* **Dataset extract**
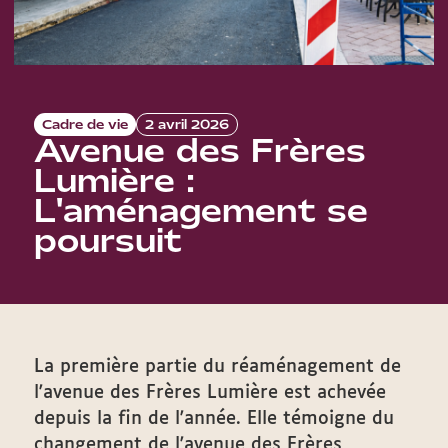
Cadre de vie
2 avril 2026
Avenue des Frères
Lumière :
L'aménagement se
poursuit
La première partie du réaménagement de
l'avenue des Frères Lumière est achevée
depuis la fin de l'année. Elle témoigne du
changement de l'avenue des Frères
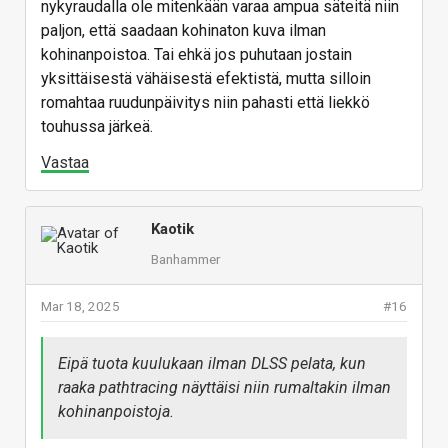
nykyraudalla ole mitenkään varaa ampua säteitä niin
paljon, että saadaan kohinaton kuva ilman
kohinanpoistoa. Tai ehkä jos puhutaan jostain
yksittäisestä vähäisestä efektistä, mutta silloin
romahtaa ruudunpäivitys niin pahasti että liekkö
touhussa järkeä.
Vastaa
Kaotik
Banhammer
Mar 18, 2025
#16
Eipä tuota kuulukaan ilman DLSS pelata, kun
raaka pathtracing näyttäisi niin rumaltakin ilman
kohinanpoistoja.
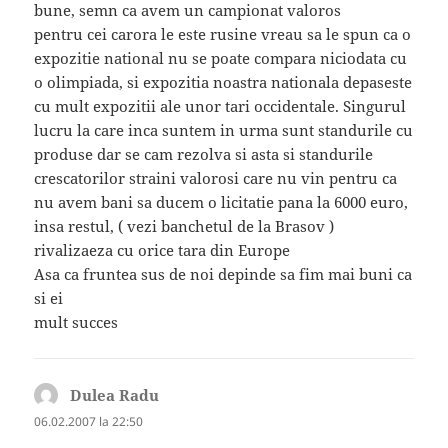
bune, semn ca avem un campionat valoros
pentru cei carora le este rusine vreau sa le spun ca o
expozitie national nu se poate compara niciodata cu
o olimpiada, si expozitia noastra nationala depaseste
cu mult expozitii ale unor tari occidentale. Singurul
lucru la care inca suntem in urma sunt standurile cu
produse dar se cam rezolva si asta si standurile
crescatorilor straini valorosi care nu vin pentru ca
nu avem bani sa ducem o licitatie pana la 6000 euro,
insa restul, ( vezi banchetul de la Brasov )
rivalizaeza cu orice tara din Europe
Asa ca fruntea sus de noi depinde sa fim mai buni ca
si ei
mult succes
Dulea Radu
spune:
06.02.2007 la 22:50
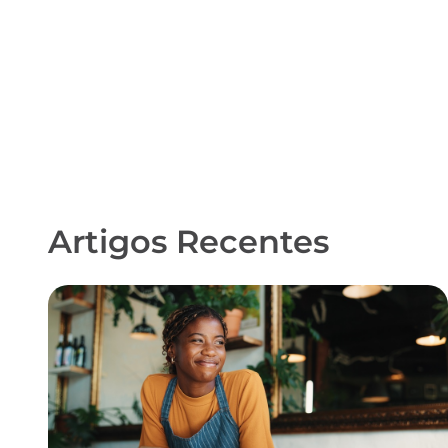
Artigos Recentes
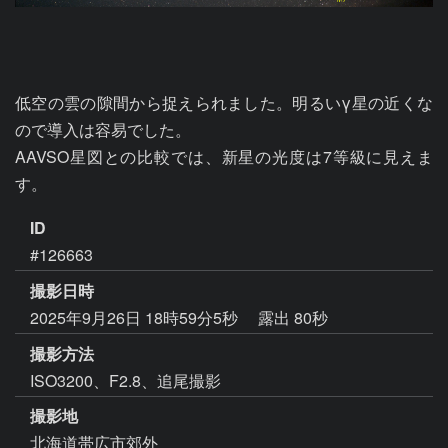
低空の雲の隙間から捉えられました。明るいγ星の近くな
ので導入は容易でした。

AAVSO星図との比較では、新星の光度は7等級に見えま
す。
ID
#126663
撮影日時
2025年9月26日 18時59分5秒
露出 80秒
撮影方法
ISO3200、F2.8、追尾撮影
撮影地
北海道帯広市郊外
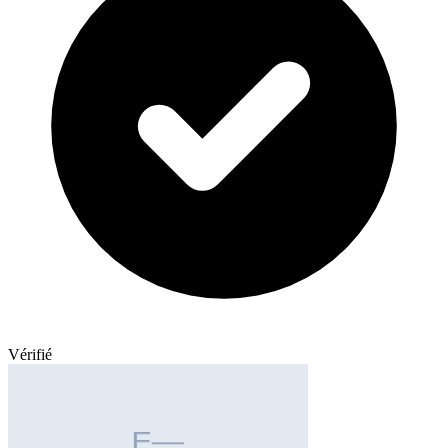
Vérifié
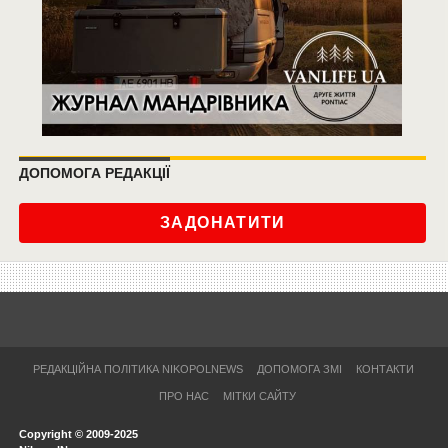
ДОПОМОГА РЕДАКЦІЇ
ЗАДОНАТИТИ
РЕДАКЦІЙНА ПОЛІТИКА NIKOPOLNEWS
ДОПОМОГА ЗМІ
КОНТАКТИ
ПРО НАС
МІТКИ САЙТУ
Copyright © 2009-2025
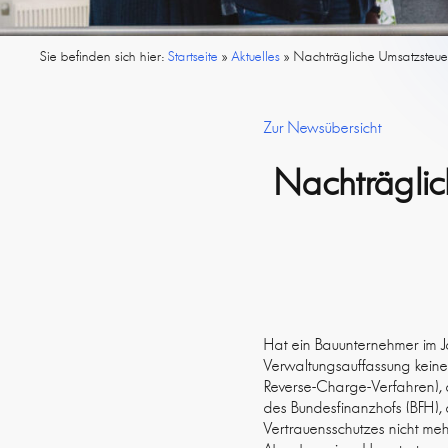
Sie befinden sich hier:
Startseite
»
Aktuelles
»
Nachträgliche Umsatzsteue
Zur Newsübersicht
Nachträglic
Hat ein Bauunternehmer im 
Verwaltungsauffassung keine
Reverse-Charge-Verfahren), 
des Bundesfinanzhofs (BFH), 
Vertrauensschutzes nicht me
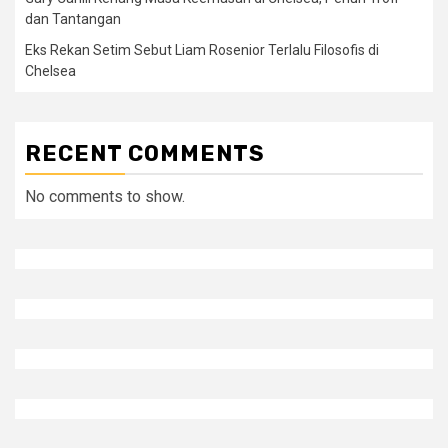
dan Tantangan
Eks Rekan Setim Sebut Liam Rosenior Terlalu Filosofis di
Chelsea
RECENT COMMENTS
No comments to show.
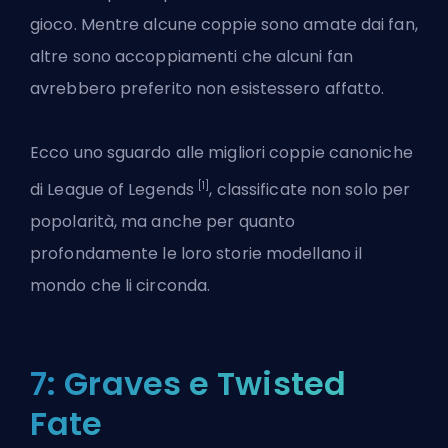
gioco. Mentre alcune coppie sono amate dai fan,
altre sono accoppiamenti che alcuni fan
avrebbero preferito non esistessero affatto.
Ecco uno sguardo alle migliori coppie canoniche
[1]
di League of Legends
, classificate non solo per
popolarità, ma anche per quanto
profondamente le loro storie modellano il
mondo che li circonda.
7: Graves e Twisted
Fate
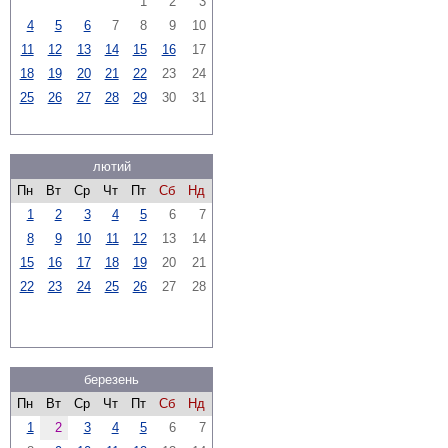
1
2
3
4
5
6
7
8
9
10
11
12
13
14
15
16
17
18
19
20
21
22
23
24
25
26
27
28
29
30
31
лютий
Пн
Вт
Ср
Чт
Пт
Сб
Нд
1
2
3
4
5
6
7
8
9
10
11
12
13
14
15
16
17
18
19
20
21
22
23
24
25
26
27
28
березень
Пн
Вт
Ср
Чт
Пт
Сб
Нд
1
2
3
4
5
6
7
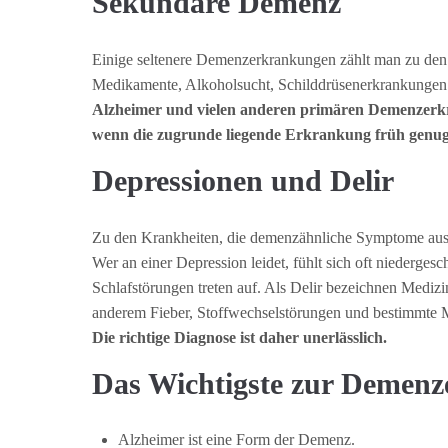
Sekundäre Demenz
Einige seltenere Demenzerkrankungen zählt man zu de
Medikamente, Alkoholsucht, Schilddrüsenerkrankungen 
Alzheimer und vielen anderen primären Demenzerk
wenn die zugrunde liegende Erkrankung früh genug
Depressionen und Delir
Zu den Krankheiten, die demenzähnliche Symptome ausl
Wer an einer Depression leidet, fühlt sich oft niederges
Schlafstörungen treten auf. Als Delir bezeichnen Medi
anderem Fieber, Stoffwechselstörungen und bestimmte 
Die richtige Diagnose ist daher unerlässlich.
Das Wichtigste zur Demenz
Alzheimer ist eine Form der Demenz.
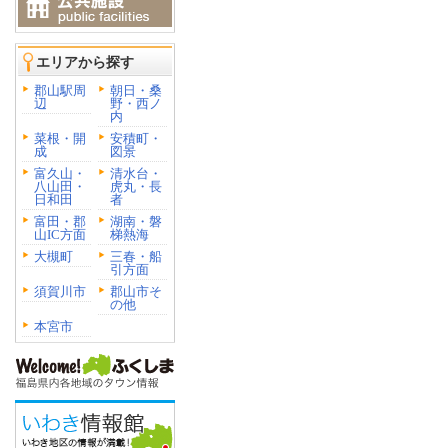
エリアから探す
郡山駅周
朝日・桑
辺
野・西ノ
内
菜根・開
安積町・
成
図景
富久山・
清水台・
八山田・
虎丸・長
日和田
者
富田・郡
湖南・磐
山IC方面
梯熱海
大槻町
三春・船
引方面
須賀川市
郡山市そ
の他
本宮市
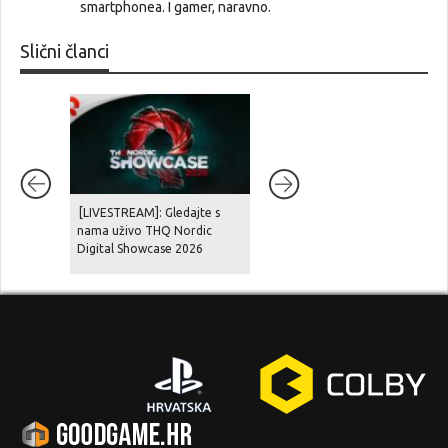
smartphonea. I gamer, naravno.
Slični članci
[LIVESTREAM]: Gledajte s
Novi prikaz igre GTA VI na
nama uživo THQ Nordic
Netflixu na udaru žestokih
Digital Showcase 2026
kritika, fanovi optužuju
Rockstar za pohlepu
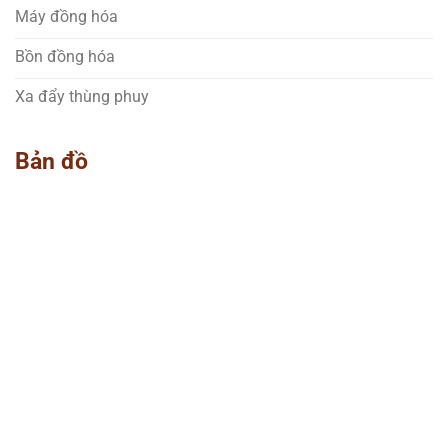
Máy đồng hóa
Bồn đồng hóa
Xa đẩy thùng phuy
Bản đồ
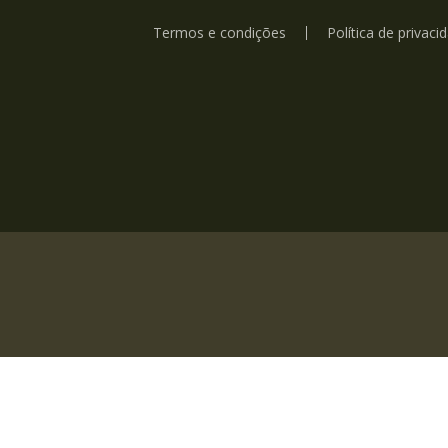
Termos e condições
Política de privaci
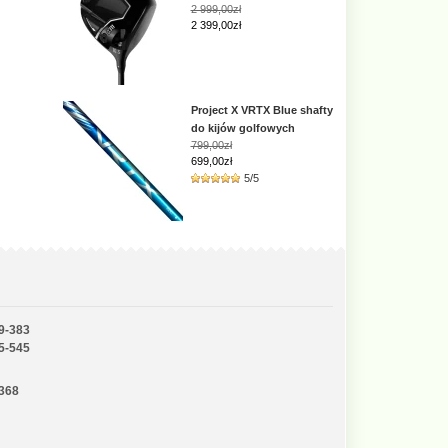
2 999,00zł
2 399,00zł
Project X VRTX Blue shafty
do kijów golfowych
799,00zł
699,00zł
5/5
9-383
5-545
-368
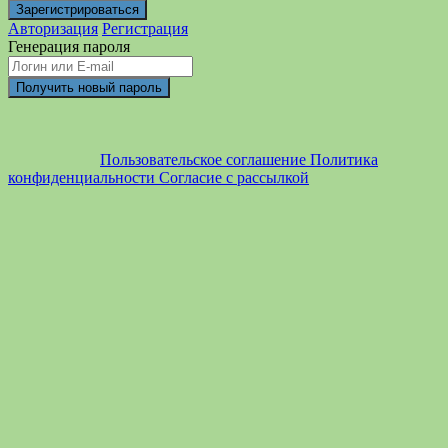
Авторизация
Регистрация
Генерация пароля
Пользовательское соглашение
Политика
конфиденциальности
Согласие с рассылкой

* **Work instructions**
In the records above, find each line with the string "Alzheimer" and list it.

* **Result of this exercise**
Alzheimer und vielen anderen primären Demenzerk
Alzheimer ist eine Form der Demenz.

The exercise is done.